PostPosted: 2005.01.24(Mon)19:39    Post subject: Reply with quote

Peat moss is great for softening water, but it doesn't really lower your pH.(I'll explain this below) If you are getting into SA cichlids, you'll want soft water so add some anyway.

Basically, the benefit of peat moss is that calcium and magnesium naturally bond to its surface. Calcium and magnesium are the two components which determine if water is hard or soft.
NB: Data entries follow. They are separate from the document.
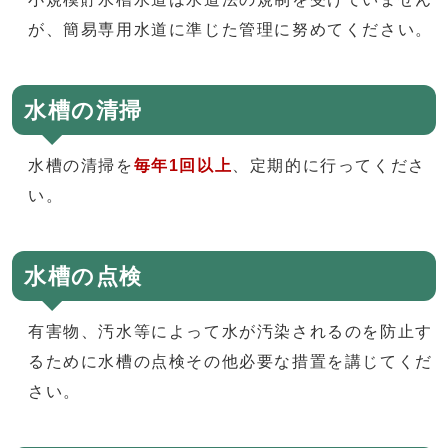
が、簡易専用水道に準じた管理に努めてください。
水槽の清掃
水槽の清掃を
毎年1回以上
、定期的に行ってくださ
い。
水槽の点検
有害物、汚水等によって水が汚染されるのを防止す
るために水槽の点検その他必要な措置を講じてくだ
さい。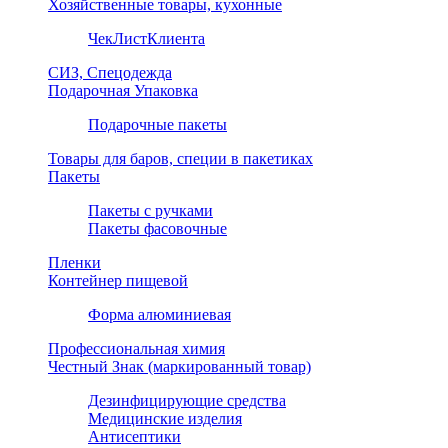
Хозяйственные товары, кухонные
ЧекЛистКлиента
СИЗ, Спецодежда
Подарочная Упаковка
Подарочные пакеты
Товары для баров, специи в пакетиках
Пакеты
Пакеты с ручками
Пакеты фасовочные
Пленки
Контейнер пищевой
Форма алюминиевая
Профессиональная химия
Честный Знак (маркированный товар)
Дезинфицирующие средства
Медицинские изделия
Антисептики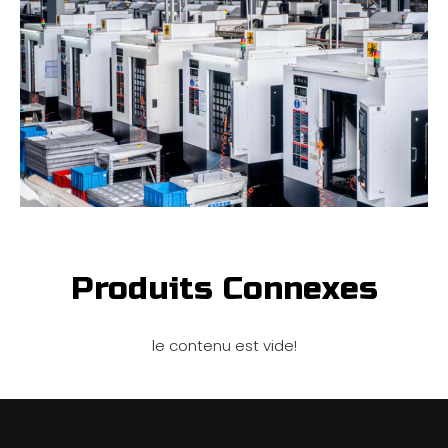
Produits Connexes
le contenu est vide!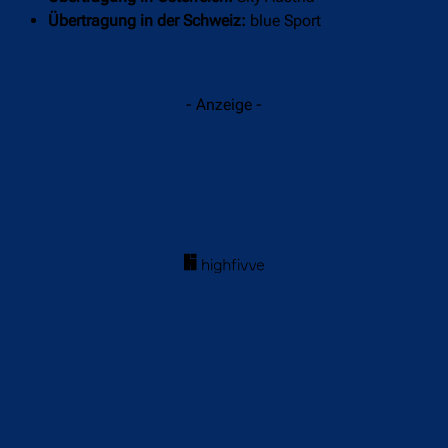
Übertragungsstart ist um 20 Uhr.
So eine Aufteilung zwischen zwei Sendern gibt es auch in
Österreich. Dort darf nicht dienstags, sondern mittwochs
Canal+ immer ein Champions-League-Spiel zeigen. Der Rest
läuft bei Sky Austria. Barcelona gegen Frankfurt sieht man
dementsprechend bei Sky Austria.
In der Schweiz ist blue Sport die Anlaufstelle. Es handelt sich
jeweils um kostenpflichtige Angebote, eine deutschsprachige
Übertragung im Free-TV wird zum Barça-Spiel nicht
angeboten.
FC Barcelona – Eintracht Frankfurt: Infos in der
Übersicht
Begegnung:
FC Barcelona – Eintracht Frankfurt
Wettbewerb:
UEFA Champions League
Runde:
Ligaphase, 6. Spieltag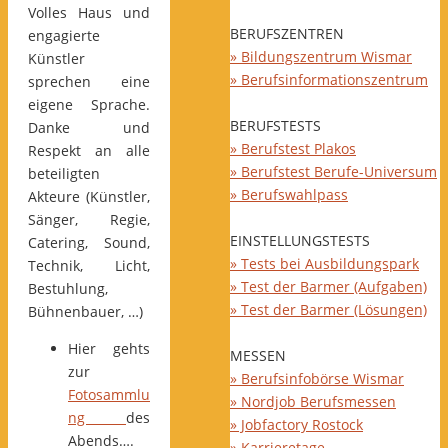
Volles Haus und
BERUFSZENTREN
engagierte
» Bildungszentrum Wismar
Künstler
» Berufsinformationszentrum
sprechen eine
eigene Sprache.
BERUFSTESTS
Danke und
» Berufstest Plakos
Respekt an alle
» Berufstest Berufe-Universum
beteiligten
» Berufswahlpass
Akteure (Künstler,
Sänger, Regie,
EINSTELLUNGSTESTS
Catering, Sound,
» Tests bei Ausbildungspark
Technik, Licht,
» Test der Barmer (Aufgaben)
Bestuhlung,
» Test der Barmer (Lösungen)
Bühnenbauer, …)
Hier gehts
MESSEN
zur
» Berufsinfobörse Wismar
Fotosammlu
» Nordjob Berufsmessen
ng
des
» Jobfactory Rostock
Abends….
» Karrieretage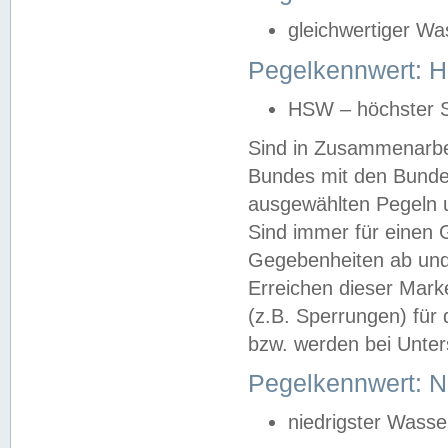
gleichwertiger Wa
Pegelkennwert: HS
HSW – höchster S
Sind in Zusammenarbei
Bundes mit den Bunde
ausgewählten Pegeln un
Sind immer für einen 
Gegebenheiten ab und
Erreichen dieser Mark
(z.B. Sperrungen) für 
bzw. werden bei Unter
Pegelkennwert: 
niedrigster Wasse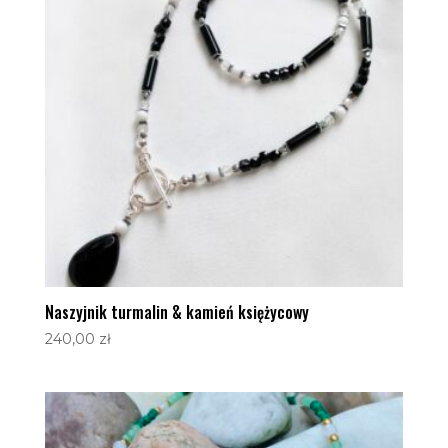
Naszyjnik turmalin & kamień księżycowy
240,00
zł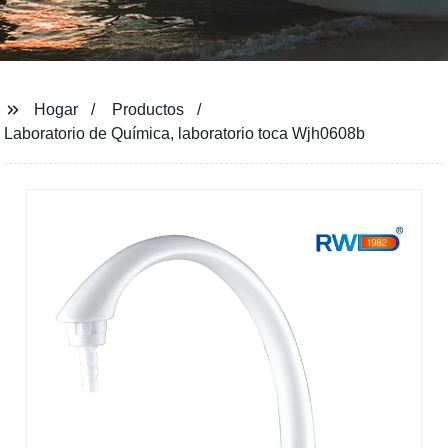
Hogar
Productos
Laboratorio de Química, laboratorio toca Wjh0608b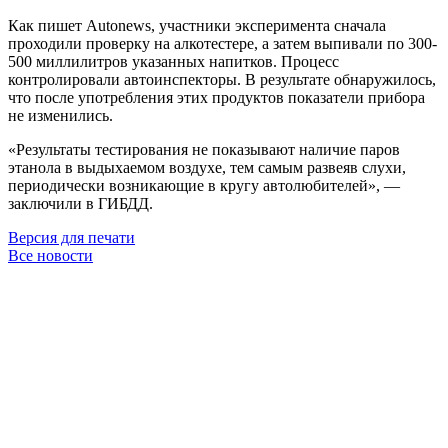
Как пишет Autonews, участники эксперимента сначала
проходили проверку на алкотестере, а затем выпивали по 300-
500 миллилитров указанных напитков. Процесс
контролировали автоинспекторы. В результате обнаружилось,
что после употребления этих продуктов показатели прибора
не изменились.
«Результаты тестирования не показывают наличие паров
этанола в выдыхаемом воздухе, тем самым развеяв слухи,
периодически возникающие в кругу автолюбителей», —
заключили в ГИБДД.
Версия для печати
Все новости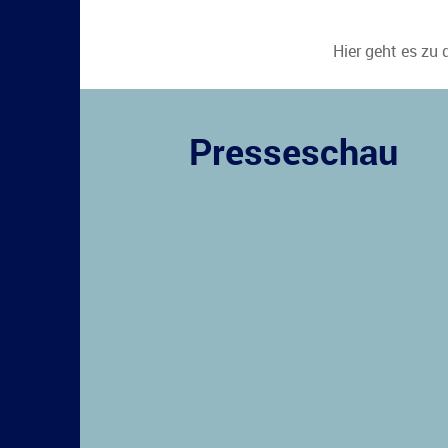
Hier geht es zu 
Presseschau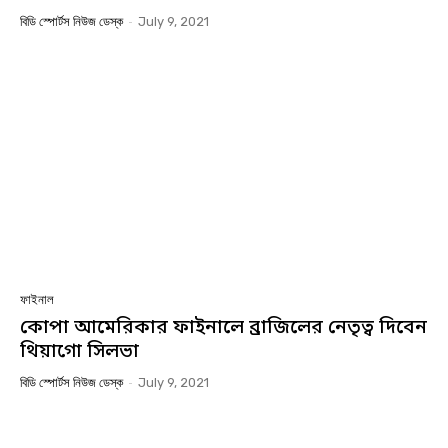
বিডি স্পোর্টস নিউজ ডেস্ক
-
July 9, 2021
ফাইনাল
কোপা আমেরিকার ফাইনালে ব্রাজিলের নেতৃত্ব দিবেন
থিয়াগো সিলভা
বিডি স্পোর্টস নিউজ ডেস্ক
-
July 9, 2021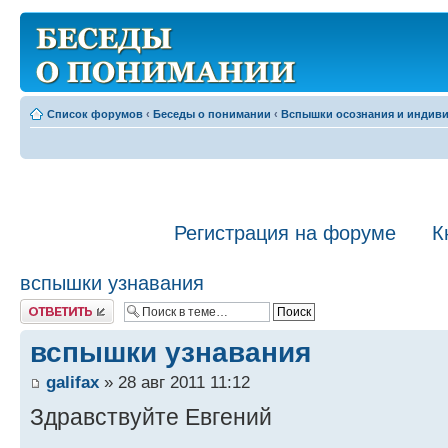
Список форумов
‹
Беседы о понимании
‹
Вспышки осознания и индив
Регистрация на форуме
К
вспышки узнавания
Ответить
вспышки узнавания
galifax
» 28 авг 2011 11:12
Здравствуйте Евгений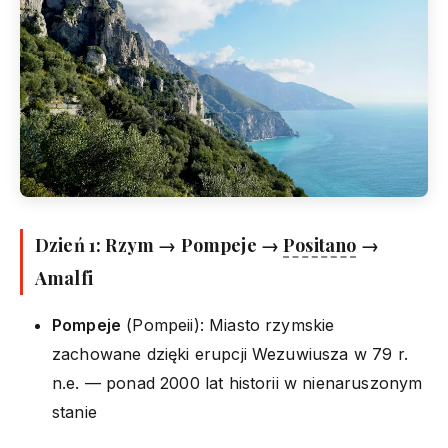
Dzień 1: Rzym → Pompeje →
Positano
→
Amalfi
Pompeje
(Pompeii): Miasto rzymskie
zachowane dzięki erupcji Wezuwiusza w 79 r.
n.e. — ponad 2000 lat historii w nienaruszonym
stanie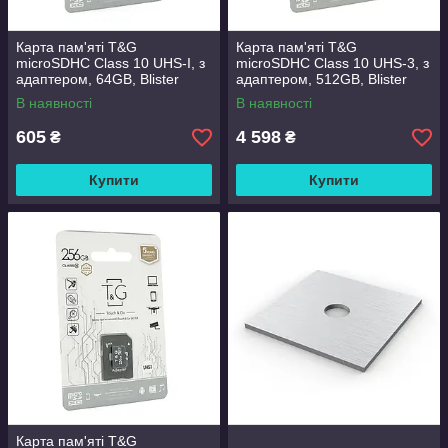
Карта пам'яті T&G
Карта пам'яті T&G
microSDHC Class 10 UHS-I, з
microSDHC Class 10 UHS-3, з
адаптером, 64GB, Blister
адаптером, 512GB, Blister
В наявності
В наявності
605
4 598
₴
₴
Купити
Купити
Карта пам'яті T&G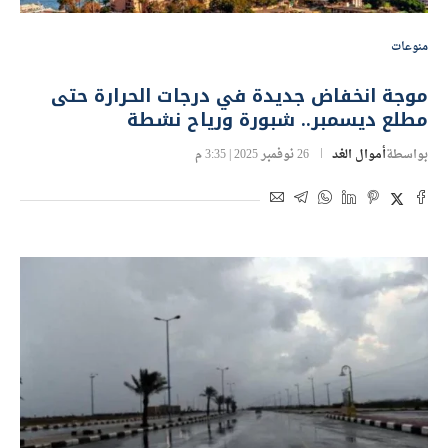
منوعات
موجة انخفاض جديدة في درجات الحرارة حتى
مطلع ديسمبر.. شبورة ورياح نشطة
بواسطة
أموال الغد
26 نوفمبر 2025 | 3:35 م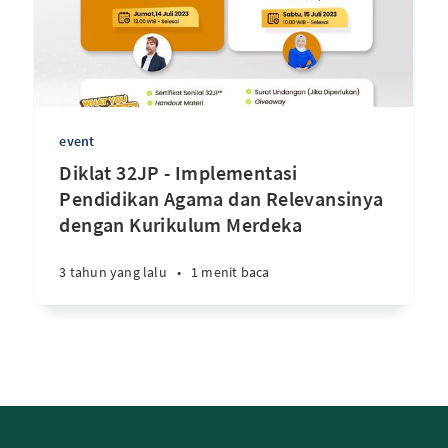
event
Diklat 32JP - Implementasi
Pendidikan Agama dan Relevansinya
dengan Kurikulum Merdeka
3 tahun yang lalu
•
1 menit baca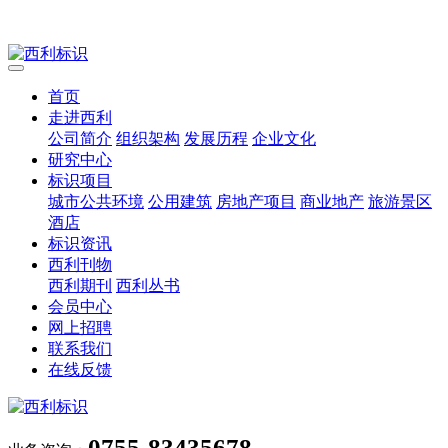
首页
走进西利
公司简介
组织架构
发展历程
企业文化
研究中心
标识项目
城市公共环境
公用建筑
房地产项目
商业地产
旅游景区
酒店
标识资讯
西利刊物
西利期刊
西利丛书
会员中心
网上招聘
联系我们
在线反馈
0755-83435678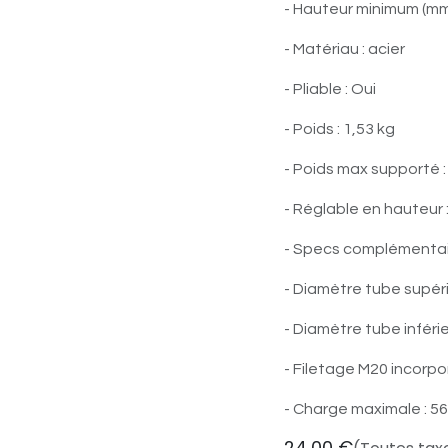
- Hauteur minimum (mm
- Matériau : acier
- Pliable : Oui
- Poids : 1,53 kg
- Poids max supporté :
- Réglable en hauteur 
- Specs complémentair
- Diamètre tube supéri
- Diamètre tube inféri
- Filetage M20 incorpo
- Charge maximale : 56
24,00
€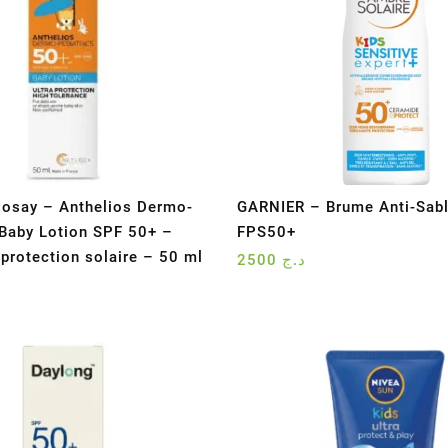
osay – Anthelios Dermo-
GARNIER – Brume Anti-Sabl
 Baby Lotion SPF 50+ –
FPS50+
 protection solaire – 50 ml
2500
د.ج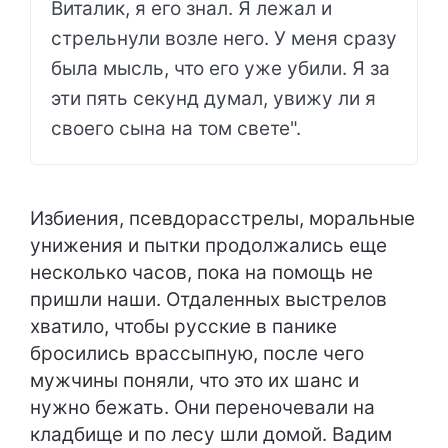
Виталик, я его знал. Я лежал и
стрельнули возле него. У меня сразу
была мысль, что его уже убили. Я за
эти пять секунд думал, увижу ли я
своего сына на том свете".
Избиения, псевдорасстрелы, моральные
унижения и пытки продолжались еще
несколько часов, пока на помощь не
пришли наши. Отдаленных выстрелов
хватило, чтобы русские в панике
бросились врассыпную, после чего
мужчины поняли, что это их шанс и
нужно бежать. Они переночевали на
кладбище и по лесу шли домой. Вадим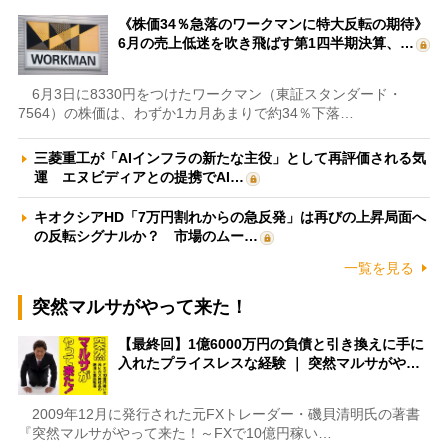
《株価34％急落のワークマンに特大反転の期待》
6月の売上低迷を吹き飛ばす第1四半期決算、…
6月3日に8330円をつけたワークマン（東証スタンダード・
7564）の株価は、わずか1カ月あまりで約34％下落…
三菱重工が「AIインフラの新たな主役」として再評価される気
運 エヌビディアとの提携でAI…
キオクシアHD「7万円割れからの急反発」は再びの上昇局面へ
の反転シグナルか？ 市場のムー…
一覧を見る
突然マルサがやって来た！
【最終回】1億6000万円の負債と引き換えに手に
入れたプライスレスな経験 ｜ 突然マルサがや…
2009年12月に発行された元FXトレーダー・磯貝清明氏の著書
『突然マルサがやって来た！～FXで10億円稼い…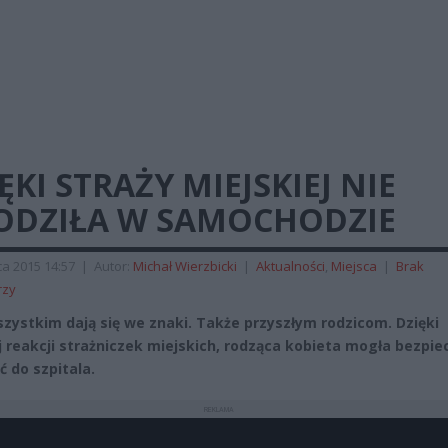
ĘKI STRAŻY MIEJSKIEJ NIE
ODZIŁA W SAMOCHODZIE
a 2015 14:57
|
Autor:
Michał Wierzbicki
|
Aktualności
,
Miejsca
|
Brak
rzy
szystkim dają się we znaki. Także przyszłym rodzicom. Dzięki
j reakcji strażniczek miejskich, rodząca kobieta mogła bezpie
ć do szpitala.
REKLAMA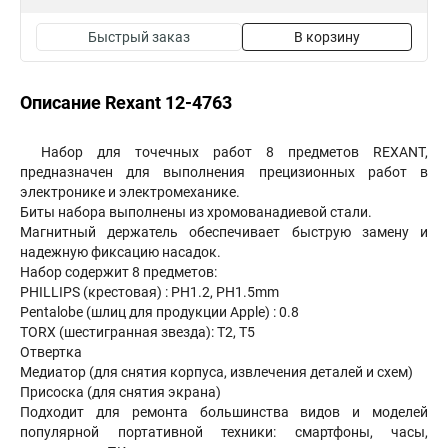
Быстрый заказ
В корзину
Описание Rexant 12-4763
Набор для точечных работ 8 предметов REXANT,
предназначен для выполнения прецизионных работ в
электронике и электромеханике.
Биты набора выполнены из хромованадиевой стали.
Магнитный держатель обеспечивает быструю замену и
надежную фиксацию насадок.
Набор содержит 8 предметов:
PHILLIPS (крестовая) : PH1.2, PH1.5mm
Pentalobe (шлиц для продукции Apple) : 0.8
TORX (шестигранная звезда): T2, T5
Отвертка
Медиатор (для снятия корпуса, извлечения деталей и схем)
Присоска (для снятия экрана)
Подходит для ремонта большинства видов и моделей
популярной портативной техники: смартфоны, часы,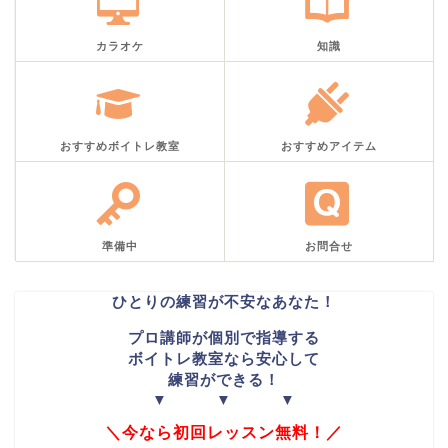
カラオケ
知識
おすすめボイトレ教室
おすすめアイテム
準備中
お問合せ
ひとりの練習が不安なあなた！
プロ講師が個別で指導する
ボイトレ教室なら安心して
練習ができる！
▼ ▼ ▼
＼今なら初回レッスン無料！／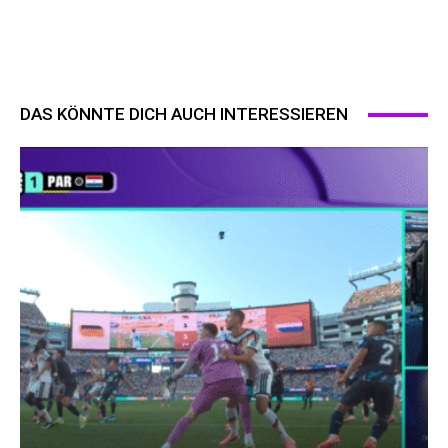
DAS KÖNNTE DICH AUCH INTERESSIEREN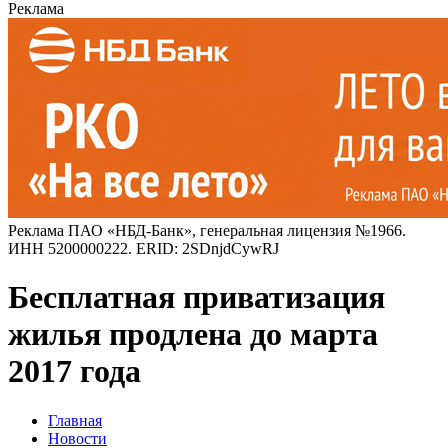
Реклама
Реклама ПАО «НБД-Банк», генеральная лицензия №1966.
ИНН 5200000222. ERID: 2SDnjdCywRJ
Бесплатная приватизация
жилья продлена до марта
2017 года
Главная
Новости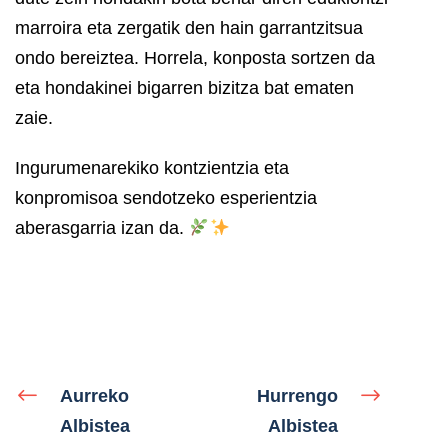
marroira eta zergatik den hain garrantzitsua
ondo bereiztea. Horrela, konposta sortzen da
eta hondakinei bigarren bizitza bat ematen
zaie.
Ingurumenarekiko kontzientzia eta
konpromisoa sendotzeko esperientzia
aberasgarria izan da.
Aurreko
Hurrengo
Albistea
Albistea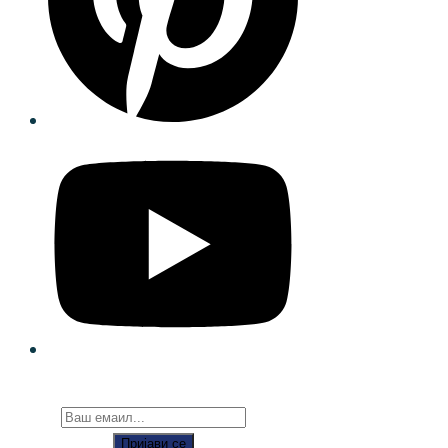
Пријави се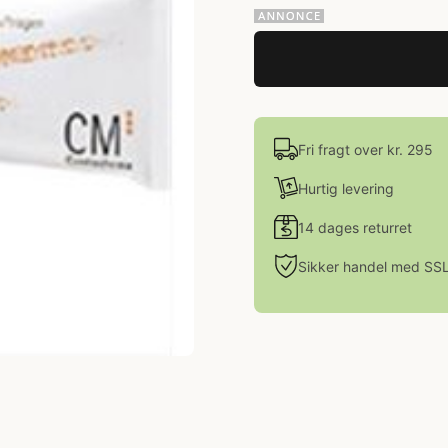
Fri fragt over kr. 295
Hurtig levering
14 dages returret
Sikker handel med SS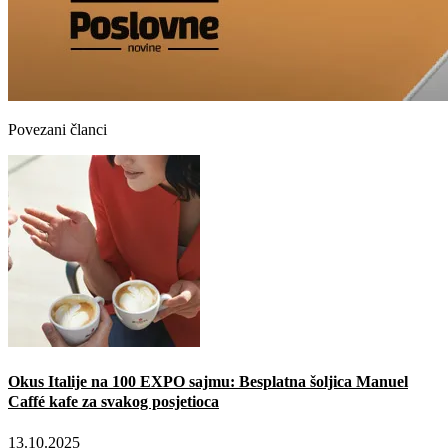
Povezani članci
Okus Italije na 100 EXPO sajmu: Besplatna šoljica Manuel
Caffé kafe za svakog posjetioca
13.10.2025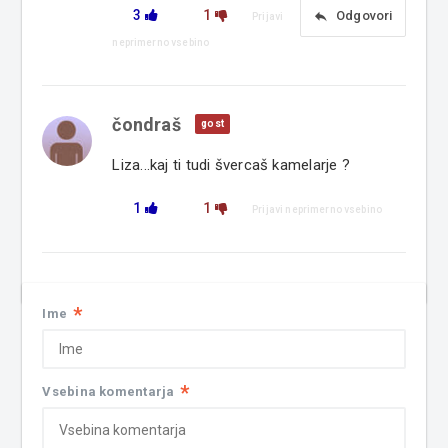
3
1
reply
Odgovori
Prijavi
neprimerno vsebino
čondraš
gost
Liza...kaj ti tudi švercaš kamelarje ?
1
1
Prijavi neprimerno vsebino
*
Ime
*
Vsebina komentarja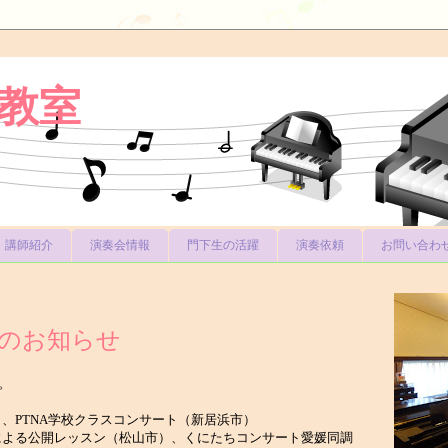
教室
講師紹介
演奏会情報
門下生の活躍
演奏依頼
お問い合わ
のお知らせ
。
）、PTNA学校クラスコンサート（新居浜市）
陣による公開レッスン（松山市）、くにたちコンサート愛媛同調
It doesn't effect the amount of carbon, bi-carbonate, and carbolic acid in your water, which are the primary components in dictating the pH of your water.

The presence of carbon based compounds is typically measured as KH. They control the buffering capacity of your water, which loosely spoken is the ability of your water to resist a change in pH.

The only real method of changing your KH is by using Reverse Osmosis water in your tank. RO water is filtered and pretty much devoid of carbons. It's not uncommon to find it in stores. (Don't use any pH down stuff, it's very bad for your tank.)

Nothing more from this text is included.